Besides an MP3 download link, the post contained this message: "A song that I felt the need to share. Not my single. Just a piece of my story. Hear me out though..." Reportedly, "Dreams Money Can Buy" is Take Care's intro track. Drake's blog post was accompanied by an image with text that reads, "This is a story of dreams mixed with reality."
True to its title, the song is filled with quotables clearly taken from the pages of Drake's charmed rap life. In the first verse he muses on juggling different women and on how his success (Thank Me Later has been certified platinum) hasn't necessarily made his life any less stressful. "And comfortable I sit, in manual Ferrari Italian, some fly sh--/ But it's sitting at the house like I bought it in '96, 'cause honestly I'm too busy to drive stick," he raps.
In the second verse Drake addresses rival MCs and past rumors that he was on the outs with Lil Wayne and the YMCMB crew. "Can't tell ya how much I love when n---as think they got it/ And I love the fact that line made them think about it," Drake slickly spits at the beginning of the verse, followed by, "I am CMB, these n---as make it so hard to be friendly when I know part of it's envy."
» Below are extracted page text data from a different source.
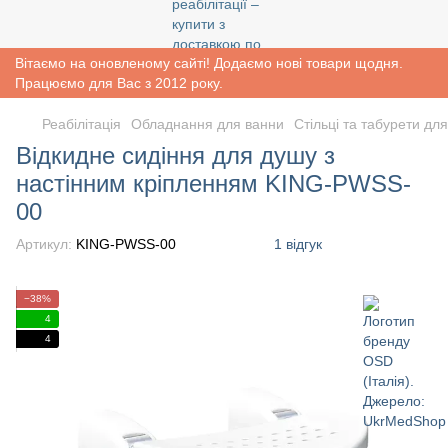
Вітаємо на оновленому сайті! Додаємо нові товари щодня.
Працюємо для Вас з 2012 року.
Реабiлiтацiя
Обладнання для ванни
Стільці та табурети дл
Відкидне сидіння для душу з
настінним кріпленням KING-PWSS-
00
Артикул:
KING-PWSS-00
1 відгук
−38%
4
4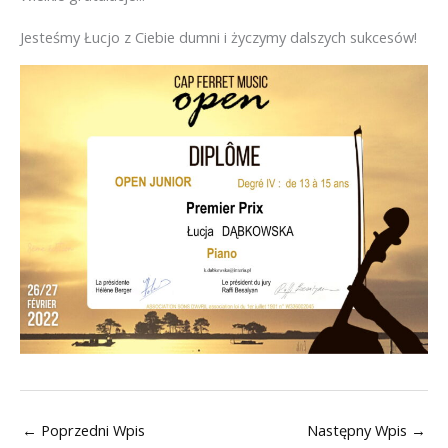
Jesteśmy Łucjo z Ciebie dumni i życzymy dalszych sukcesów!
←
Poprzedni Wpis
Następny Wpis
→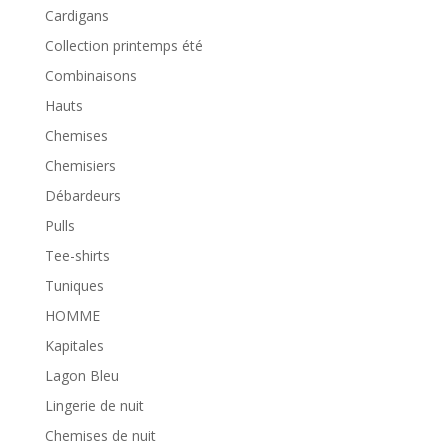
Cardigans
Collection printemps été
Combinaisons
Hauts
Chemises
Chemisiers
Débardeurs
Pulls
Tee-shirts
Tuniques
HOMME
Kapitales
Lagon Bleu
Lingerie de nuit
Chemises de nuit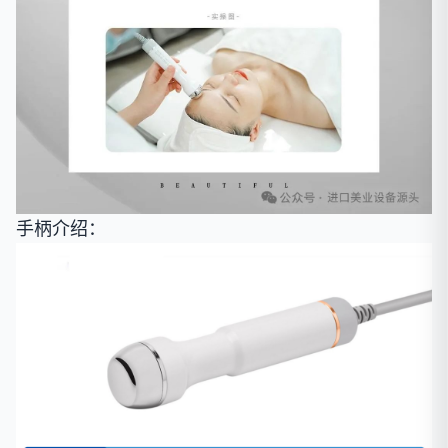
手柄介绍：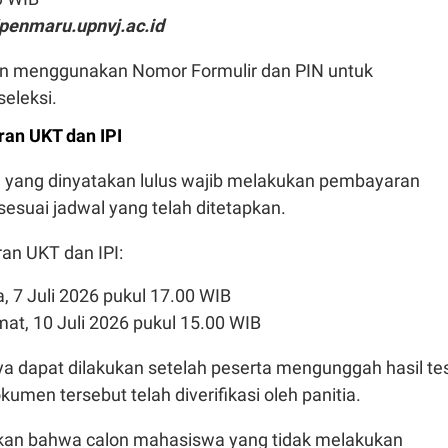
/penmaru.upnvj.ac.id
gin menggunakan Nomor Formulir dan PIN untuk
eleksi.
an UKT dan IPI
yang dinyatakan lulus wajib melakukan pembayaran
sesuai jadwal yang telah ditetapkan.
n UKT dan IPI:
a, 7 Juli 2026 pukul 17.00 WIB
mat, 10 Juli 2026 pukul 15.00 WIB
 dapat dilakukan setelah peserta mengunggah hasil te
umen tersebut telah diverifikasi oleh panitia.
n bahwa calon mahasiswa yang tidak melakukan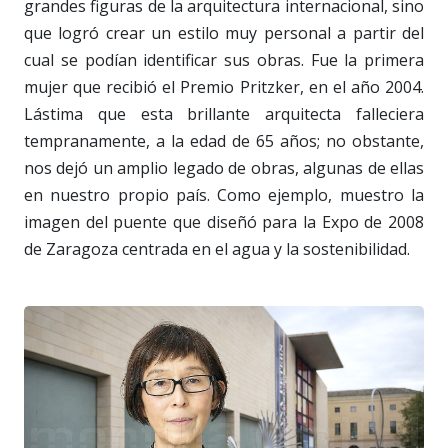
grandes figuras de la arquitectura internacional, sino
que logró crear un estilo muy personal a partir del
cual se podían identificar sus obras. Fue la primera
mujer que recibió el Premio Pritzker, en el año 2004.
Lástima que esta brillante arquitecta falleciera
tempranamente, a la edad de 65 años; no obstante,
nos dejó un amplio legado de obras, algunas de ellas
en nuestro propio país. Como ejemplo, muestro la
imagen del puente que diseñó para la Expo de 2008
de Zaragoza centrada en el agua y la sostenibilidad.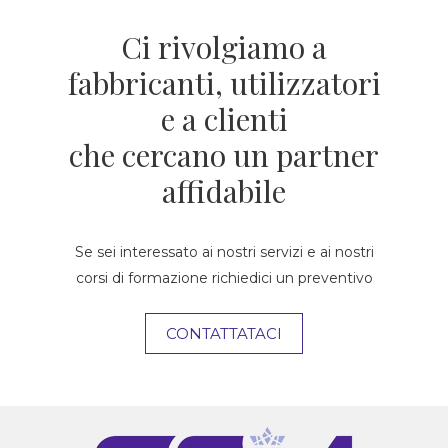
Ci rivolgiamo a
fabbricanti, utilizzatori
e a clienti
che cercano un partner
affidabile
Se sei interessato ai nostri servizi e ai nostri
corsi di formazione richiedici un preventivo
CONTATTATACI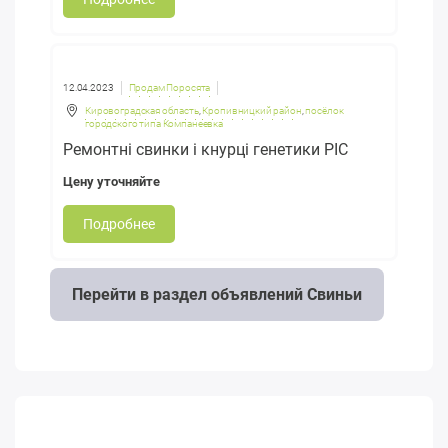
12.04.2023
Продам Поросята
Кировоградская область
,
Кропивницкий район
,
посёлок
городского типа Компанеевка
Ремонтні свинки і кнурці генетики PIC
Цену уточняйте
Подробнее
Перейти в раздел объявлений Свиньи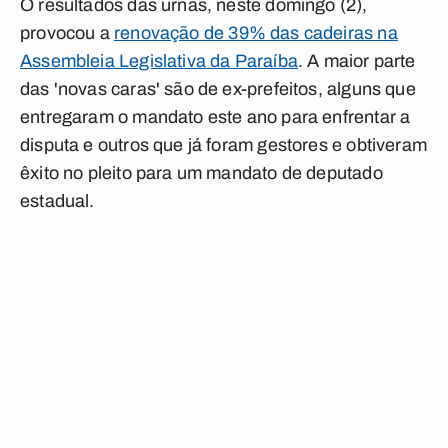
O resultados das urnas, neste domingo (2),
provocou a
renovação de 39% das cadeiras na
Assembleia Legislativa da Paraíba
. A maior parte
das 'novas caras' são de ex-prefeitos, alguns que
entregaram o mandato este ano para enfrentar a
disputa e outros que já foram gestores e obtiveram
êxito no pleito para um mandato de deputado
estadual.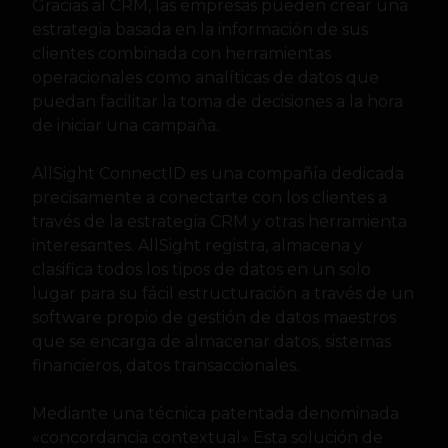
Gracias al CRM, las empresas pueden crear una
estrategia basada en la información de sus
clientes combinada con herramientas
operacionales como analíticas de datos que
puedan facilitar la toma de decisiones a la hora
de iniciar una campaña.
AllSight ConnectID es una compañía dedicada
precisamente a conectarte con los clientes a
través de la estrategia CRM y otras herramienta
interesantes. AllSight registra, almacena y
clasifica todos los tipos de datos en un solo
lugar para su fácil estructuración a través de un
software propio de gestión de datos maestros
que se encarga de almacenar datos, sistemas
financieros, datos transaccionales.
Mediante una técnica patentada denominada
«concordancia contextual» Esta solución de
Rap conspiracy theorists are going to have a field day speculating on whom Drake is possibly referring to with a "top five" line in the same verse. "I feel like lately it went from top five to remaining five, my favorite rappers either lost it or they ain't alive/ And they trying to bring us down, me Weezy and Stunna, we stayed up, Christmas lights in the middle of summer." One rapper Drake himself claims he is not referring to is Jay-Z. "Hov diss? Hov of all people has not lost it ... that's god body flow," Drake tweeted.
Drake's longtime collaborator Noah "40" Shebib produced the song's hauntingly ambient track, which features a prominent sample of British singer/songwriter Jai Paul's "BTSTU." A vocal swipe of "Don't f--- with me, don't f--- with me" from Paul's song is used as the hook for Drake's record.
The "Best I Ever Had" rapper had fallen back on recording after dropping his debut, Thank Me Later. But with talk of collaborating with the Weeknd, guesting on DJ Khaled's "I'm on One" with Lil Wayne and Rick Ross — essentially a Drake record — and now "Dreams Money Can Buy," the Toronto rapper's brief sabbatical is officially over.